Kiedy piszę ten tekst nie jest znane rozstrzygnięcie w sprawie wyboru jednego z trzech wariantów „reformy” OFE... lub przyjęcia innego jeszcze rozwiązania. Kiedy w południe „miłościwie nam panujący” Premier D. Tusk obwieści (jak sądzę na specjalnie zwołanej konferencji prasowej), jaki „wariant jest najlepszy dla Polski i dla nas obywateli”, większość „ekspertów”, „komentatorów” itd., zacznie je „analizować”, snuć prognozy. Przyznam się, że to rozstrzygnięcie nie bardzo mnie interesuje. Wiem bowiem, bez tych analiz, że my obywatele po raz kolejny zostaniemy przez polityków i ich „doradców” „zrobieni w bambuko”. Co więcej, jestem przekonany, że ta „reforma”, tak samo jak poprzednia „reforma” z końca lat dziewięćdziesiątych - polegająca na przepompowywaniu części naszych składek na ubezpieczenie społeczne w „prywatne ręce” tych, którzy mieli możliwości aby się na nie „załapać” - nieubłaganie zbliża nas w jednym kierunku: do „totalnego” roz.................... rozwalenia naszych marzeń o bezpiecznej i godziwej emeryturze.
Poprzednie zdanie zostało napisane w pełni świadomie. Świadomie ma ono emocjonalny i subiektywny charakter. Bo podstawowy problem z tą „reformą” OFE i z „reformą” ubezpieczeń społecznych z końca lat dziewięćdziesiątych, jest ten sam. I nie polega on na wyborze tego, czy innego rozwiązania. Problem polega na tym, że nikt nas obywateli nie pyta, czego my chcemy. Nasze emerytury, na które mamy przejść po kilkudziesięciu latach pracy, to nie jest kwestia, która mieści się w „czteroletniej” kadencji tego, czy innego sejmu. To nie jest kwestia bieżącego „zarządzania” państwem.
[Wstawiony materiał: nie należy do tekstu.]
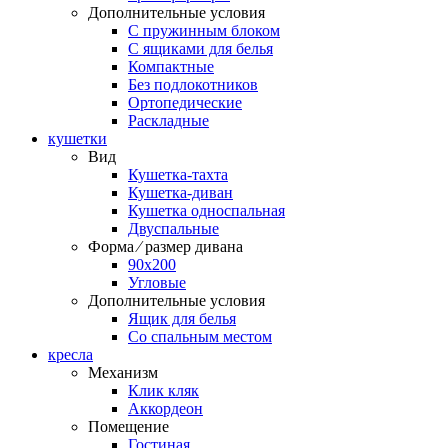
Дополнительные условия
С пружинным блоком
С ящиками для белья
Компактные
Без подлокотников
Ортопедические
Раскладные
кушетки
Вид
Кушетка-тахта
Кушетка-диван
Кушетка односпальная
Двуспальные
Форма ⁄ размер дивана
90х200
Угловые
Дополнительные условия
Ящик для белья
Со спальным местом
кресла
Механизм
Клик кляк
Аккордеон
Помещение
Гостиная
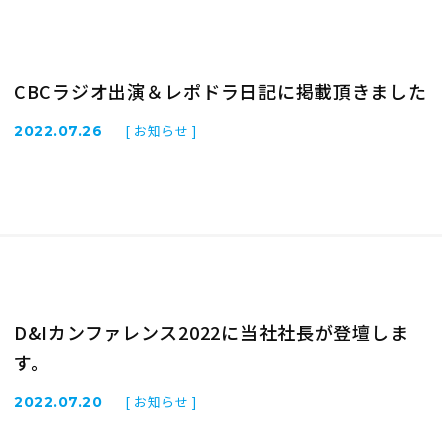
CBCラジオ出演＆レポドラ日記に掲載頂きました
[ お知らせ ]
2022.07.26
D&Iカンファレンス2022に当社社長が登壇しま
す。
[ お知らせ ]
2022.07.20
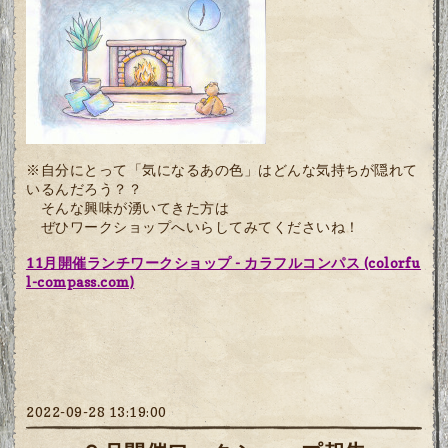
※自分にとって「気になるあの色」はどんな気持ちが隠れて
いるんだろう？？
そんな興味が湧いてきた方は
ぜひワークショップへいらしてみてくださいね！
11月開催ランチワークショップ - カラフルコンパス (colorfu
l-compass.com)
2022-09-28 13:19:00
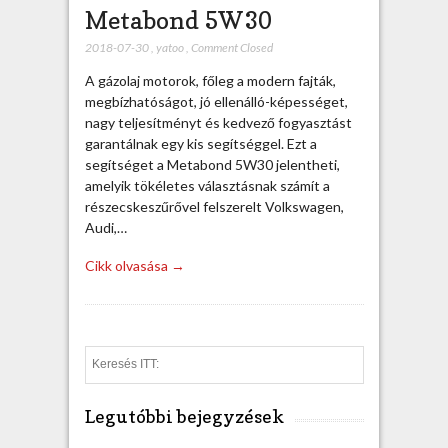
Metabond 5W30
2018-07-30
,
yatoo
,
Comment Closed
A gázolaj motorok, főleg a modern fajták,
megbízhatóságot, jó ellenálló-képességet,
nagy teljesítményt és kedvező fogyasztást
garantálnak egy kis segítséggel. Ezt a
segítséget a Metabond 5W30 jelentheti,
amelyik tökéletes választásnak számít a
részecskeszűrővel felszerelt Volkswagen,
Audi,…
Cikk olvasása →
S
e
a
Legutóbbi bejegyzések
r
c
h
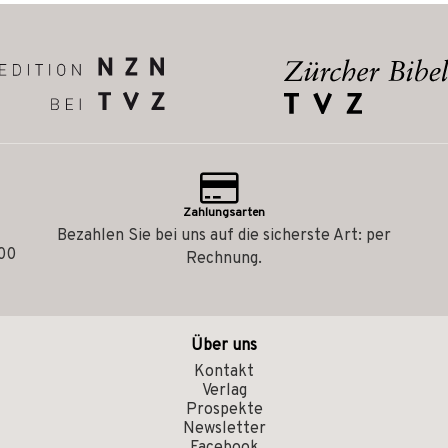
Zahlungsarten
Bezahlen Sie bei uns auf die sicherste Art: per
.00
Rechnung.
Über uns
Kontakt
Verlag
Prospekte
Newsletter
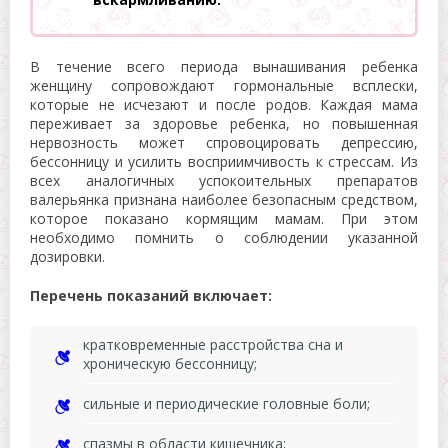
В течение всего периода вынашивания ребенка
женщину сопровождают гормональные всплески,
которые не исчезают и после родов. Каждая мама
переживает за здоровье ребенка, но повышенная
нервозность может спровоцировать депрессию,
бессонницу и усилить восприимчивость к стрессам. Из
всех аналогичных успокоительных препаратов
валерьянка признана наиболее безопасным средством,
которое показано кормящим мамам. При этом
необходимо помнить о соблюдении указанной
дозировки.
Перечень показаний включает:
кратковременные расстройства сна и
хроническую бессонницу;
сильные и периодические головные боли;
спазмы в области кишечника;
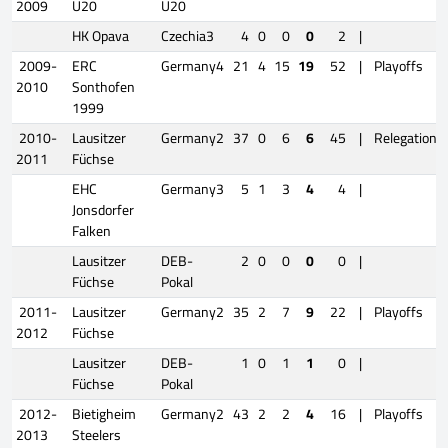
2009
U20
U20
HK Opava
Czechia3
4
0
0
0
2
|
2009-
ERC
Germany4
21
4
15
19
52
|
Playoffs
2010
Sonthofen
1999
2010-
Lausitzer
Germany2
37
0
6
6
45
|
Relegation
2011
Füchse
EHC
Germany3
5
1
3
4
4
|
Jonsdorfer
Falken
Lausitzer
DEB-
2
0
0
0
0
|
Füchse
Pokal
2011-
Lausitzer
Germany2
35
2
7
9
22
|
Playoffs
2012
Füchse
Lausitzer
DEB-
1
0
1
1
0
|
Füchse
Pokal
2012-
Bietigheim
Germany2
43
2
2
4
16
|
Playoffs
2013
Steelers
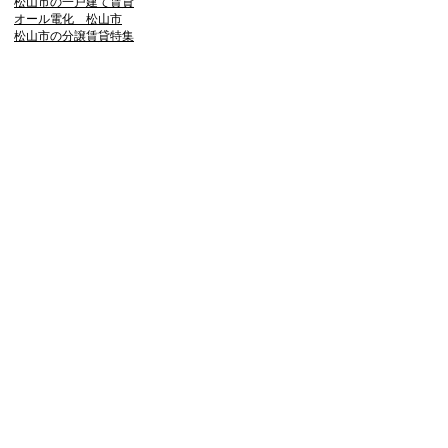
松山市の一戸建て賃貸
オール電化 松山市
松山市の分譲賃貸特集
Oczywiście, politycy i ekonomiści podniosą argument, że „społeczeństwo” się nie zna (czytaj: jest głupie) itd. i dlatego trzeba za nie podjąć decyzję. Nie zgadzam się z tym, ale przyjmijmy takie założenie. I nawet jeśli obywatele (społeczeństwo) są głupi, to:
-
to obywatele ponoszą koszty każdego (tak samo mądrego, jak i głupiego rozstrzygnięcia), więc obywatele mają prawo się mylić(a jakie konsekwencje ponoszą politycy i ich lobbyści-doradcy?); obywatele, jeżeli się mylą, to mylą się na swój koszt – politycy mylą się na koszt obywateli;
-
obywatele mają interes, aby wybrać najlepsze dla siebie rozwiązanie, politycy mają interes, aby wybrać też najlepsze rozwiązanie – dla siebie i „grup” (eufemizm) powiązanych;
-
obywatele mają prawo do bezpośredniego udziału w rządzeniu swym państwem, bo:
- to oni tworzą państwo (a nie politycy, którzy POWINNI BYĆ ich sługami, a przywłaszczyli sobie nie-swój status);
- wynika to z art. 21 „Powszechnej Deklaracji Praw Człowieka” ONZ i z art. 25 „Międzynarodowego Paktu Praw Politycznych i Obywatelskich” ( więcej: http://grudziecki.salon24.pl/526184,polska-lamie-prawa-czlowieka i http://grudziecki.salon24.pl/526810,pisiora-gon-gon-platformersa-gon-gon-zlodzieja-gon )
Panie I sekretarzu... o przepraszam, Pani Premierze Tusk, ja(tak samo jak trzydzieści klika milionów moich współrodaków plus te kilka milionów, które wyjechało, ale ma nadal obywatelstwo polskie) chciałbym sam zadecydować, co z moją emeryturą. I nie życzę sobie „uszczęśliwiania na siłę”. Mam do tego prawo.